Huurpenningen dienen volgens verkeersopvatting te worden aangemerkt als een (burgerlijke) vrucht (artikel 3:9 lid 2 BW). Zodra de huurpenningen opeisbaar zijn, vormen zij een zelfstandige zaak (artikel 3:9 lid 4 BW). Op grond van artikel 4:138 lid 2 BW juncto 3:216 BW komen alle huurpenningen die opeisbaar worden tot aan de vervulling van de voorwaarde toe aan [gedaagde] .In afwijking van laatstgenoemde bepaling is in het testament van erflater bepaald dat vruchten van het bezwaarde vermogen tot dat bezwaarde vermogen behoren zolang zij niet ten behoeve van het overige vermogen van [gedaagde] zijn afgezonderd (artikel C, lid 4 sub e). Deze bepaling is duidelijk en niet voor tweeërlei uitleg vatbaar. Dit betekent dat de ontvangen huurpenningen in de jaaropgave dienen te worden opgenomen indien deze niet zijn afgezonderd ten behoeve van het overige vermogen van [gedaagde] . De vordering zal aldus worden toegewezen.5.8. Er bestaat aanleiding een dwangsom op te leggen als stimulans tot nakoming van de te geven beslissing. De gevorderde dwangsom zal worden gematigd tot een bedrag van € 100,00 voor iedere dag of gedeelte van een dag dat [gedaagde] in gebreke blijft om aan de veroordeling te voldoen en worden gemaximeerd op een bedrag van € 10.000,00.
5.9.
[gedaagde] zal als de in het ongelijk gestelde partij in de proceskosten worden veroordeeld. De over deze kosten gevorderde wettelijke rente zal worden toegewezen, nu deze vordering onbetwist is gebleven en op de wet gegrond is.

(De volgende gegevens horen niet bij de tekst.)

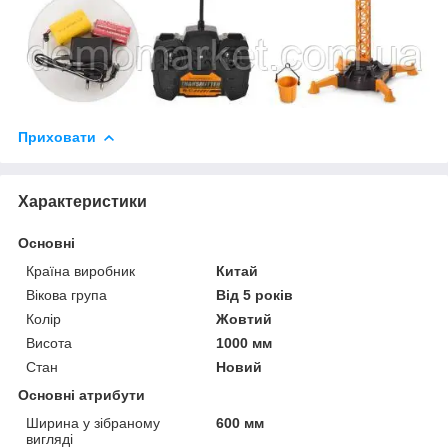
Приховати
Характеристики
Основні
Країна виробник
Китай
Вікова група
Від 5 років
Колір
Жовтий
Висота
1000 мм
Стан
Новий
Основні атрибути
Ширина у зібраному
600 мм
вигляді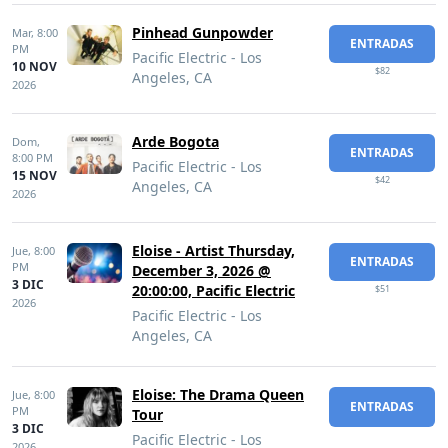
Pinhead Gunpowder
Mar,
8:00
ENTRADAS
PM
Pacific Electric - Los
10 NOV
$82
Angeles, CA
2026
Arde Bogota
Dom,
ENTRADAS
8:00 PM
Pacific Electric - Los
15 NOV
$42
Angeles, CA
2026
Eloise - Artist Thursday,
Jue,
8:00
ENTRADAS
PM
December 3, 2026 @
3 DIC
20:00:00, Pacific Electric
$51
2026
Pacific Electric - Los
Angeles, CA
Eloise: The Drama Queen
Jue,
8:00
ENTRADAS
PM
Tour
3 DIC
Pacific Electric - Los
2026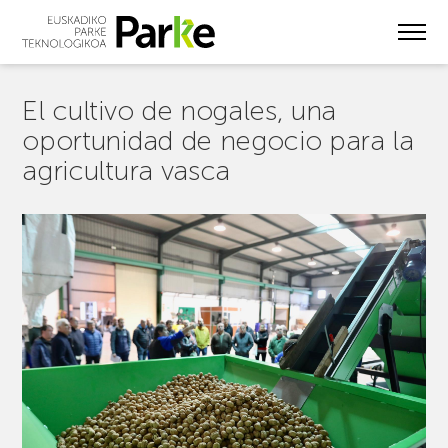
Skip
to
main
content
El cultivo de nogales, una
oportunidad de negocio para la
agricultura vasca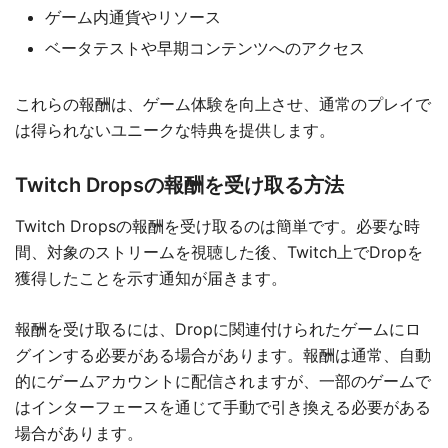
ゲーム内通貨やリソース
ベータテストや早期コンテンツへのアクセス
これらの報酬は、ゲーム体験を向上させ、通常のプレイで
は得られないユニークな特典を提供します。
Twitch Dropsの報酬を受け取る方法
Twitch Dropsの報酬を受け取るのは簡単です。必要な時
間、対象のストリームを視聴した後、Twitch上でDropを
獲得したことを示す通知が届きます。
報酬を受け取るには、Dropに関連付けられたゲームにロ
グインする必要がある場合があります。報酬は通常、自動
的にゲームアカウントに配信されますが、一部のゲームで
はインターフェースを通じて手動で引き換える必要がある
場合があります。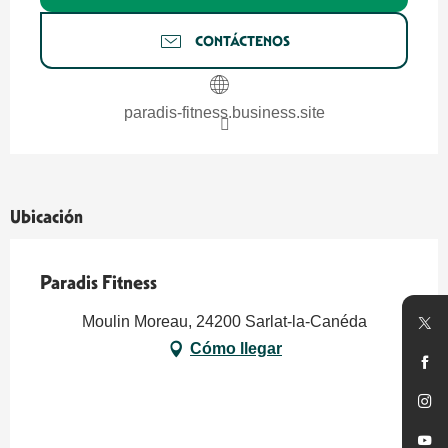
CONTÁCTENOS
paradis-fitness.business.site
Ubicación
Paradis Fitness
Moulin Moreau, 24200 Sarlat-la-Canéda
Cómo llegar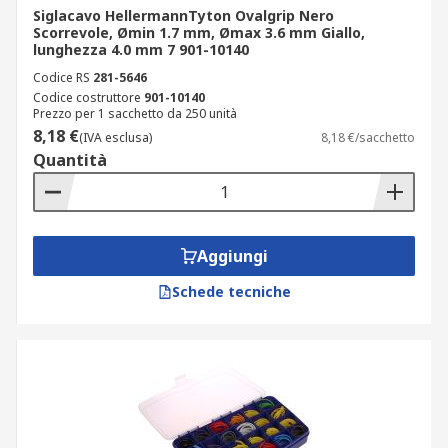
Siglacavo HellermannTyton Ovalgrip Nero
Scorrevole, Ømin 1.7 mm, Ømax 3.6 mm Giallo,
lunghezza 4.0 mm 7 901-10140
Codice RS
281-5646
Codice costruttore
901-10140
Prezzo per 1 sacchetto da 250 unità
8,18 €
(IVA esclusa)
8,18 €/sacchetto
Quantità
Aggiungi
Schede tecniche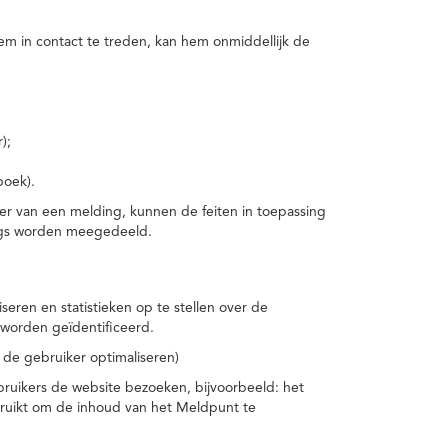
m in contact te treden, kan hem onmiddellijk de
);
boek).
er van een melding, kunnen de feiten in toepassing
ings worden meegedeeld.
eren en statistieken op te stellen over de
worden geïdentificeerd.
 de gebruiker optimaliseren)
ruikers de website bezoeken, bijvoorbeeld: het
bruikt om de inhoud van het Meldpunt te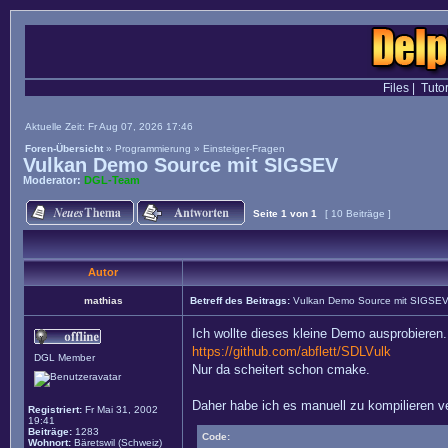
Files
|
Tutor
Aktuelle Zeit: Fr Aug 07, 2026 17:46
Foren-Übersicht
»
Programmierung
»
Einsteiger-Fragen
Vulkan Demo Source mit SIGSEV
Moderator:
DGL-Team
Seite
1
von
1
[ 10 Beiträge ]
Autor
mathias
Betreff des Beitrags:
Vulkan Demo Source mit SIGSE
Ich wollte dieses kleine Demo ausprobieren.
https://github.com/abflett/SDLVulk
DGL Member
Nur da scheitert schon cmake.
Daher habe ich es manuell zu kompilieren ve
Registriert:
Fr Mai 31, 2002
19:41
Beiträge:
1283
Code:
Wohnort:
Bäretswil (Schweiz)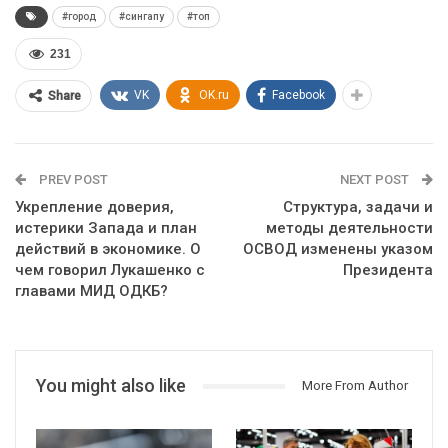
#город
#сингапу
#топ
231
VK
OK.ru
Facebook
Share
PREV POST
NEXT POST
Укрепление доверия,
Структура, задачи и
истерики Запада и план
методы деятельности
действий в экономике. О
ОСВОД изменены указом
чем говорил Лукашенко с
Президента
главами МИД ОДКБ?
You might also like
More From Author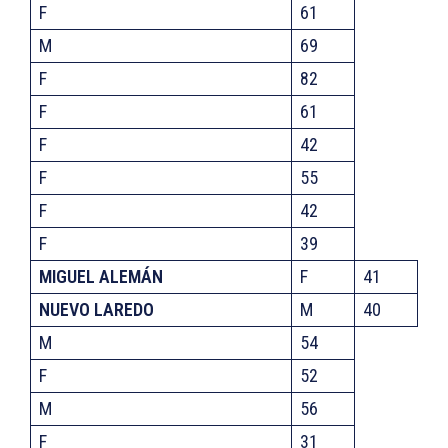
F
61
M
69
F
82
F
61
F
42
F
55
F
42
F
39
MIGUEL ALEMÁN
F
41
NUEVO LAREDO
M
40
M
54
F
52
M
56
F
31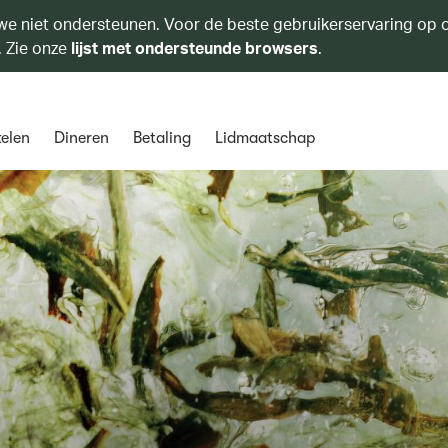
we niet ondersteunen. Voor de beste gebruikerservaring op o
. Zie onze
lijst met ondersteunde browsers
.
elen
Dineren
Betaling
Lidmaatschap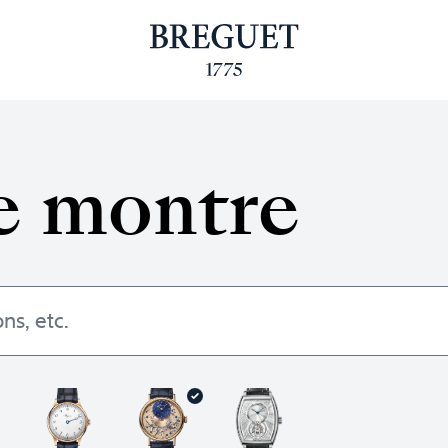
e montre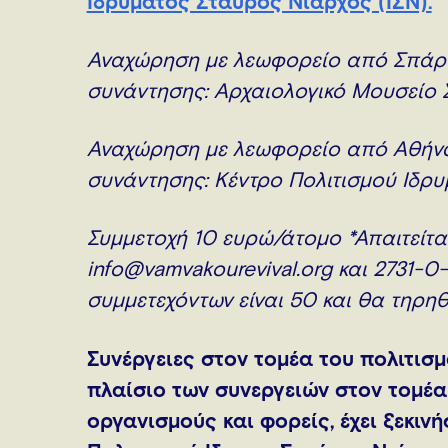
Ιδρύματος Σταύρος Νιάρχος (ΙΣΝ).
Αναχώρηση με λεωφορείο από Σπάρτ
συνάντησης: Αρχαιολογικό Μουσείο
Αναχώρηση με λεωφορείο από Αθήνα
συνάντησης: Κέντρο Πολιτισμού Ίδρ
Συμμετοχή 10 ευρώ/άτομο *Απαιτείτ
info@vamvakourevival.org και 2731-0
συμμετεχόντων είναι 50 και θα τηρη
Συνέργειες στον τομέα του πολιτισμ
πλαίσιο των συνεργειών στον τομέα
οργανισμούς και φορείς, έχει ξεκιν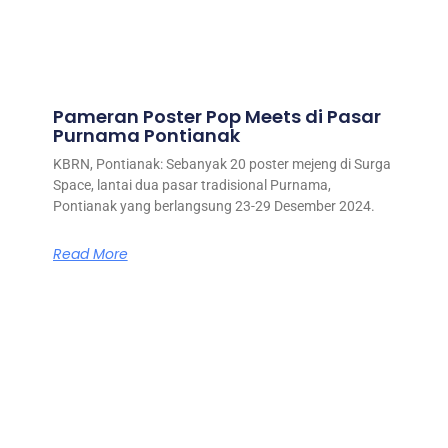
Pameran Poster Pop Meets di Pasar
Purnama Pontianak
KBRN, Pontianak: Sebanyak 20 poster mejeng di Surga
Space, lantai dua pasar tradisional Purnama,
Pontianak yang berlangsung 23-29 Desember 2024.
Read More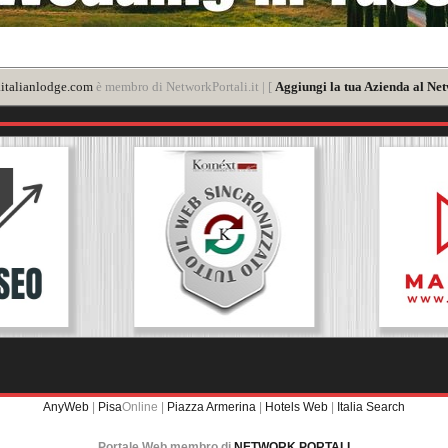
italianlodge.com
è membro di NetworkPortali.it | [
Aggiungi la tua Azienda al Net
AnyWeb
|
Pisa
Online |
Piazza Armerina
|
Hotels Web
|
Italia Search
Portale Web membro di
NETWORK PORTALI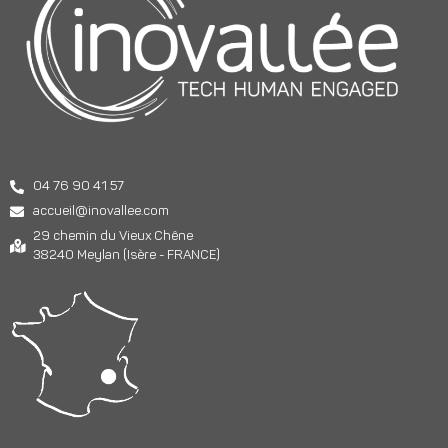
04 76 90 41 57
accueil@inovallee.com
29 chemin du Vieux Chêne
38240 Meylan (Isère - FRANCE)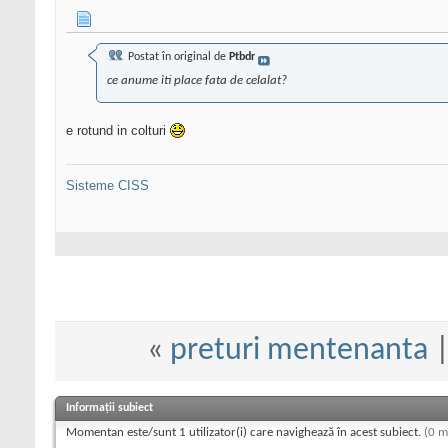
Postat în original de
Ptbdr
ce anume iti place fata de celalat?
e rotund in colturi
Sisteme CISS
«
preturi mentenanta
Informații subiect
Momentan este/sunt 1 utilizator(i) care navighează în acest subiect.
(0 m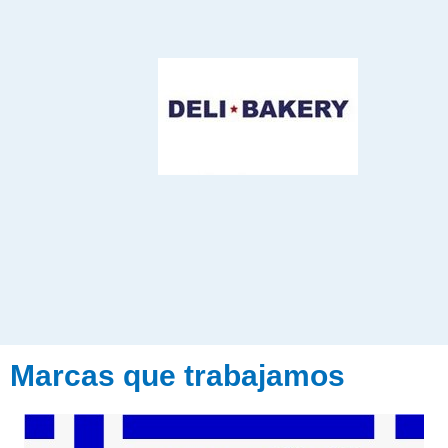
Marcas que trabajamos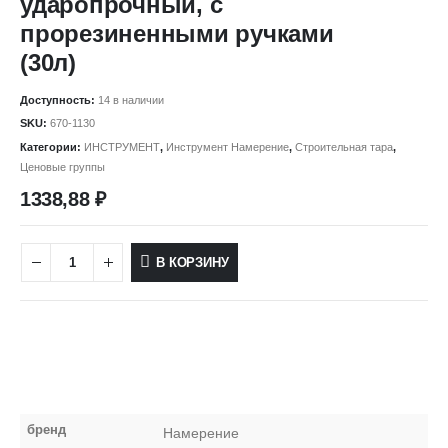
ударопрочный, с
прорезиненными ручками
(30л)
Доступность:
14 в наличии
SKU:
670-1130
Категории:
ИНСТРУМЕНТ
,
Инструмент Намерение
,
Строительная тара
,
Ценовые группы
1338,88
₽
В КОРЗИНУ
бренд
Намерение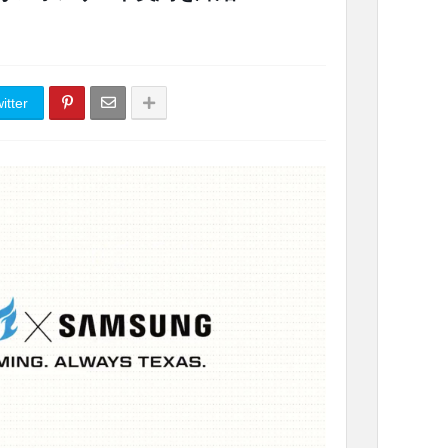
itter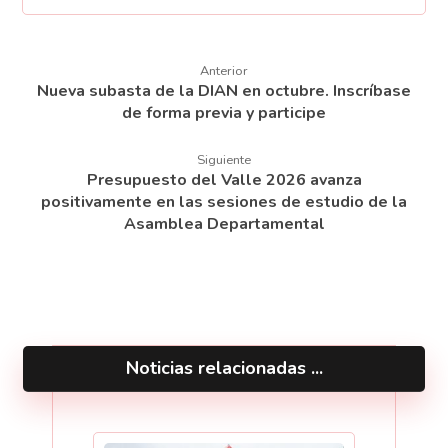
Anterior
Nueva subasta de la DIAN en octubre. Inscríbase
de forma previa y participe
Siguiente
Presupuesto del Valle 2026 avanza
positivamente en las sesiones de estudio de la
Asamblea Departamental
Noticias relacionadas ...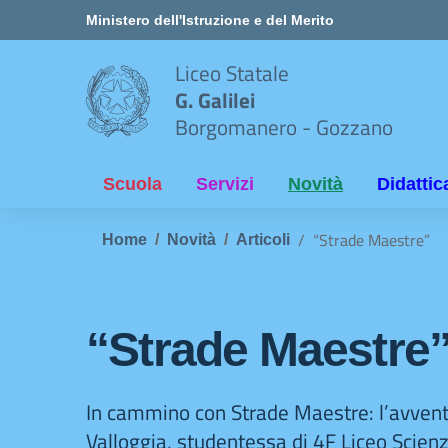
Vai ai contenuti
Vai al menu di navigazione
Vai al footer
Ministero dell'Istruzione e del Merito
Liceo Statale
G. Galilei
Borgomanero - Gozzano
Scuola
Servizi
Novità
Didattic
“Strade Maestre”
Home
Novità
Articoli
“Strade Maestre
In cammino con Strade Maestre: l’avven
Valloggia, studentessa di 4F Liceo Scie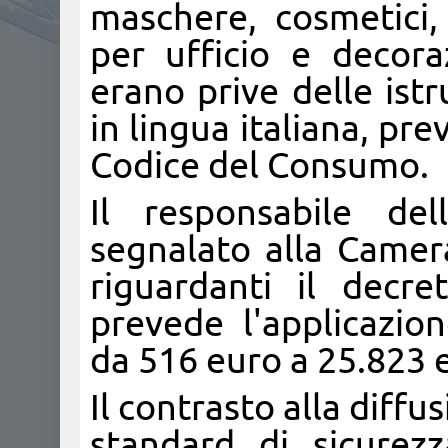
maschere, cosmetici,
per ufficio e decoraz
erano prive delle ist
in lingua italiana, pre
Codice del Consumo.
Il responsabile del
segnalato alla Camer
riguardanti il decr
prevede l'applicazio
da 516 euro a 25.823 
Il contrasto alla diffu
standard di sicurez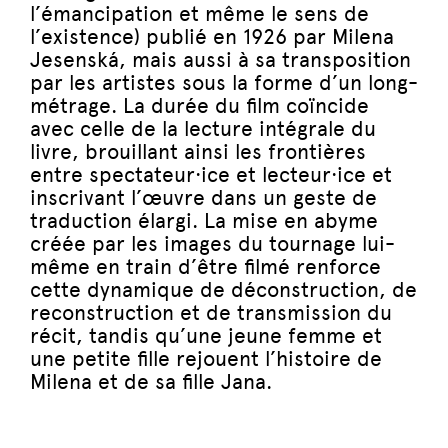
l’émancipation et même le sens de
l’existence) publié en 1926 par Milena
Jesenská, mais aussi à sa transposition
par les artistes sous la forme d’un long-
métrage. La durée du film coïncide
avec celle de la lecture intégrale du
livre, brouillant ainsi les frontières
entre spectateur·ice et lecteur·ice et
inscrivant l’œuvre dans un geste de
traduction élargi. La mise en abyme
créée par les images du tournage lui-
même en train d’être filmé renforce
cette dynamique de déconstruction, de
reconstruction et de transmission du
récit, tandis qu’une jeune femme et
une petite fille rejouent l’histoire de
Milena et de sa fille Jana.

De proceskosten aan de zijde van [eiser] worden begroot op:
- dagvaarding € 99,21
- griffierecht 287,00
- salaris advocaat 904,00 (2 punten × tarief € 452,00)
Totaal € 1.290,21
6. De beslissing
De rechtbank
6.1.
veroordeelt [gedaagde] veroordeelt om binnen vier weken na betekening van dit vonnis aan [eiser] te verstrekken een ondertekende nauwkeurige opgave van de goederen behorende tot de nalatenschap van erflater die niet meer aanwezig zijn, van de goederen die daarvoor in de plaats zijn gekomen en van de voordelen die de goederen hebben opgeleverd (waaronder de ontvangen huurpenningen ter zake het appartement op Tenerife indien deze niet zijn afgezonderd ten behoeve van het overige vermogen van [gedaagde] ), zulks op straffe van verbeurte van een dwangsom van € 100,00 voor iedere dag of gedeelte van een dag dat [gedaagde] in gebreke blijft om aan de veroordeling te voldoen, met een maximum van € 10.000,00,
6.2.
veroordeelt [gedaagde] om jaarlijks uiterlijk op 31 maart over het voorgaande kalenderjaar, voor het eerst uiterlijk op 31 maart 2018, aan [eiser] te verstrekken een ondertekende nauwkeurige opgave van de goederen behorende tot de nalatenschap van erflater die niet meer aanwezig zijn, van de goederen die daarvoor in de plaats zijn gekomen en van de voordelen die de goederen hebben opgeleverd (waaronder de ontvangen huurpenningen ter zake het appartement op Tenerife indien deze niet zijn afgezonderd ten behoeve van het overige vermogen van [gedaagde] ),
6.3.
veroordeelt [gedaagde] in de proceskosten, aan de zijde van [eiser] tot op heden begroot op € 1.290,21, te vermeerderen met de wettelijke rente als bedoeld in art. 6:119 BW over dit bedrag met ingang van veertiende dag na dagtekening van dit vonnis tot de dag van volledige betaling,
6.4.
verklaart dit vonnis tot zover uitvoerbaar bij voorraad,
6.5.
wijst het meer of anders gevorderde af.
Dit vonnis is gewezen door mr. M.J. van Lee en in het openbaar uitgesproken op 11 oktober 2017.